Mucha gente cree que el subsidio del SEPE solo peligra si vuelves a tener un contrato laboral. Pero el organismo controla mucho más: cualquier ingreso extra, desde una herencia hasta el alquiler de un piso, puede dejarte sin prestación si no lo declaras a tiempo. Y el margen es más estrecho de lo que imaginas.
El límite está fijado en el 75% del Salario Mínimo Interprofesional (SMI, el sueldo mínimo por ley), que en 2026 equivale a 915,75 euros brutos al mes. Si sumando todos tus ingresos superas esa cifra —y no lo comunicas— el SEPE te retira la ayuda y te puede reclamar todo lo que hayas cobrado desde que incumpliste el requisito.
Qué ingresos cuentan (y cuáles no) para el SEPE
El error clásico es pensar que solo suma el sueldo de un nuevo trabajo. Nada más lejos. El SEPE mete en la la cesta prácticamente cualquier entrada de dinero periódica. Alquilar un piso, cobrar intereses de una cuenta, recibir dividendos por acciones o rescatar un plan de pensiones: todo computa.
Y ojo con las herencias o la venta de un inmueble. No se imputan de golpe en el mes que las recibes, sino que el SEPE reparte ese beneficio entre doce meses para calcular tu renta mensual. Es decir, una herencia de 12.000 euros son 1.000 al mes a efectos de la prestación, y eso ya te deja fuera del subsidio.
Por el contrario, hay ingresos que no te restan ni un céntimo. Las pensiones por hijo a cargo o las deducciones fiscales anticipadas, como el abono mensual por maternidad, están excluidas. Tampoco suma la indemnización legal mínima por despido, pero sí cualquier cantidad extra que pactes por encima de ese mínimo. Ese matiz puede pillar desprevenido a más de uno.
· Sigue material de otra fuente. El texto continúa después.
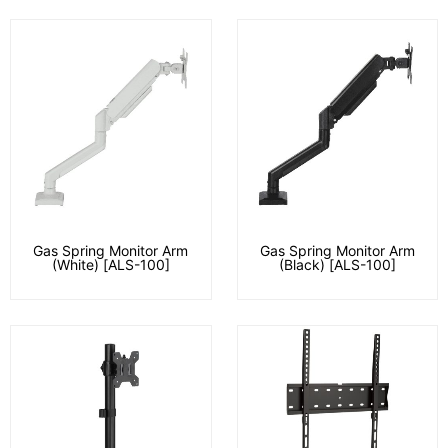
Gas Spring Monitor Arm
Gas Spring Monitor Arm
(White) [ALS-100]
(Black) [ALS-100]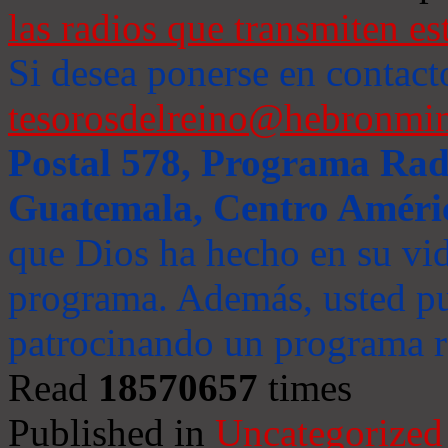
las radios que transmiten es
Si desea ponerse en contact
tesorosdelreino@hebronmin
Postal 578, Programa Radi
Guatemala, Centro Améri
que Dios ha hecho en su vida
programa. Además, usted pu
patrocinando un programa ra
Read
18570657
times
Published in
Uncategorized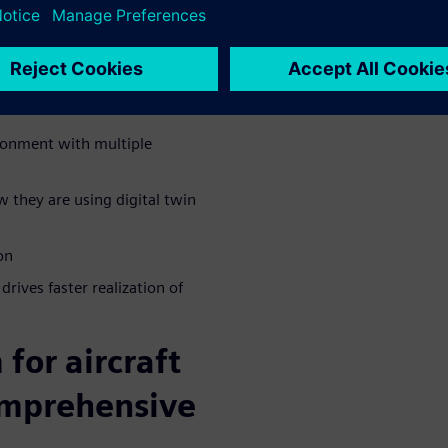
 that leveraged the digital
ineering challenges they met
ironment with multiple
 they are using digital twin
on
ives faster realization of
for aircraft
omprehensive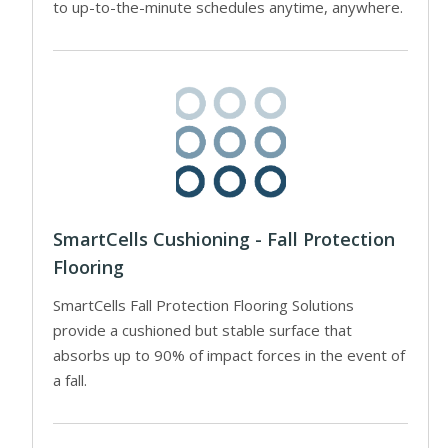
to up-to-the-minute schedules anytime, anywhere.
SmartCells Cushioning - Fall Protection
Flooring
SmartCells Fall Protection Flooring Solutions
provide a cushioned but stable surface that
absorbs up to 90% of impact forces in the event of
a fall.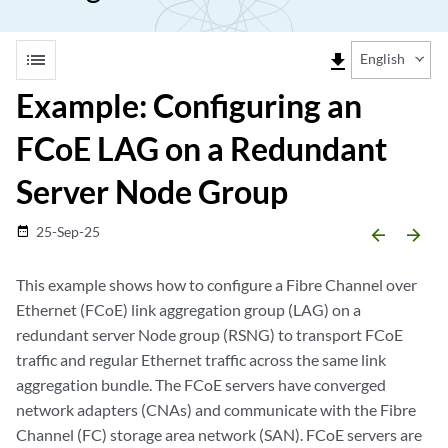
list
file_download
English
Example: Configuring an
FCoE LAG on a Redundant
Server Node Group
25-Sep-25
date_range
arrow_backward
arrow_forward
This example shows how to configure a Fibre Channel over
Ethernet (FCoE) link aggregation group (LAG) on a
redundant server Node group (RSNG) to transport FCoE
traffic and regular Ethernet traffic across the same link
aggregation bundle. The FCoE servers have converged
network adapters (CNAs) and communicate with the Fibre
Channel (FC) storage area network (SAN). FCoE servers are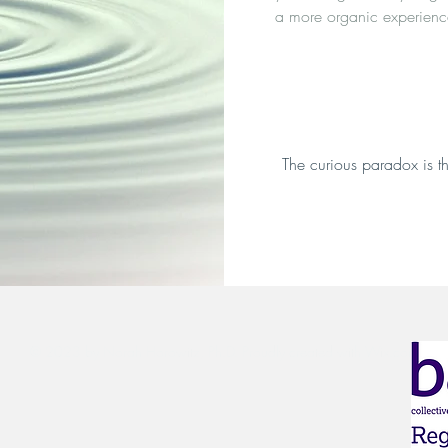
a more organic experienc
The curious paradox is th
© 2023 by Norah Horowitz, Ph.D.
Proudly created with Wix.com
El SEPE no distingue de dónde viene el dinero: si superas 915,75 euros al mes sin avisar, la sanción es automática y la deuda puede ser de miles de euros.
El error más común (y cómo evitarlo)

La trampa en la que caen muchos es confundir ingresos brutos con netos. El SEPE mira siempre las cantidades antes de que te retengan IRPF (Impuesto sobre la Renta de las Personas Físicas) y Seguridad Social. Así que, si solo calculas lo que te llega al banco, puedes estar incumpliendo sin saberlo.
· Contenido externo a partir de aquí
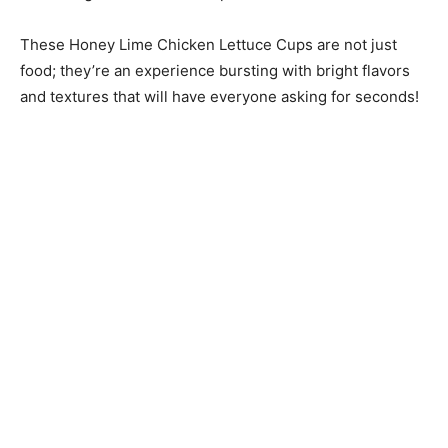
These Honey Lime Chicken Lettuce Cups are not just
food; they’re an experience bursting with bright flavors
and textures that will have everyone asking for seconds!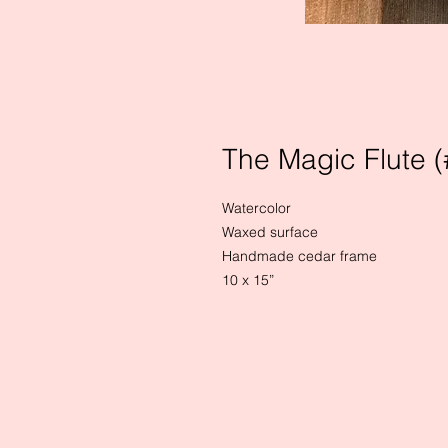
The Magic Flute (
Watercolor

Waxed surface

Handmade cedar frame

10 x 15”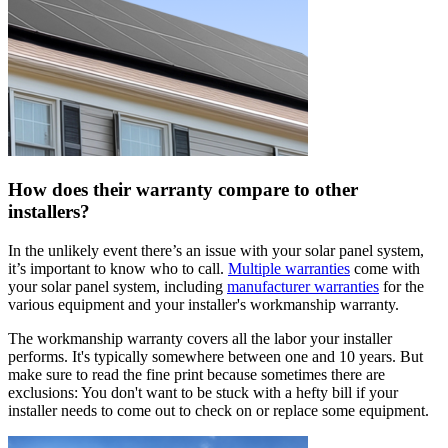
How does their warranty compare to other
installers?
In the unlikely event there’s an issue with your solar panel system,
it’s important to know who to call.
Multiple warranties
come with
your solar panel system, including
manufacturer warranties
for the
various equipment and your installer's workmanship warranty.
The workmanship warranty covers all the labor your installer
performs. It's typically somewhere between one and 10 years. But
make sure to read the fine print because sometimes there are
exclusions: You don't want to be stuck with a hefty bill if your
installer needs to come out to check on or replace some equipment.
Otro descuido fatal ocurre con los subsidios de larga duración, como el de mayores de 52 años. Ahí estás obligado a presentar cada año la Declaración Anual de Rentas dentro del plazo. Si se te pasa, el pago se suspende al instante, por mucho que cumplas el resto de condiciones.
Por último, los trabajillos a tiempo parcial por horas son difíciles de esconder. Los cruces de datos entre el SEPE y la Agencia Tributaria detectan cualquier ingreso no declarado en semanas. Y la consecuencia es la misma: expediente sancionador, pérdida del subsidio y devolución de lo cobrado.
Por qué es tan fácil perder el subsidio (y qué puedes hacer desde ya)
La administración ha endurecido los controles en los últimos años. Las sanciones por no declarar ingresos ya no son una rareza: según datos del propio SEPE, los expedientes por cobros indebidos se han multiplicado. Y, aunque el sistema pueda parecer lejano, un cruce automático con Hacienda puede convertir un descuido de 200 euros en una deuda de miles. La clave está en anticiparse.
Para evitar sustos, cualquier cambio en tus rentas debe comunicarse de inmediato a través de la Sede Electrónica del SEPE. No hay excusa: si el ingreso es puntual, como una compensación, se valora igual. El mejor consejo es declarar siempre y dejar que la administración calcule, incluso si crees que estás por debajo del límite. Una llamada o un trámite online te ahorrará disgustos mayores.
En resumen (para tu bolsillo y tu salud mental)
- 💸 ¿Qué ha cambiado? El SEPE controla todos los ingresos extra, no solo el sueldo, y fija un límite de 915,75 euros al mes para mantener el subsidio.
- 👥 ¿A quién afecta exactamente? A cualquier persona que cobre un subsidio por desempleo, especialmente a los que tienen rentas adicionales por alquileres, herencias o inversiones.
- ✅ ¿Qué puedes hacer al respecto? Verifica tus ingresos mensuales respecto al límite y comunica cualquier variación sin demora a través de la Sede Electrónica del SEPE.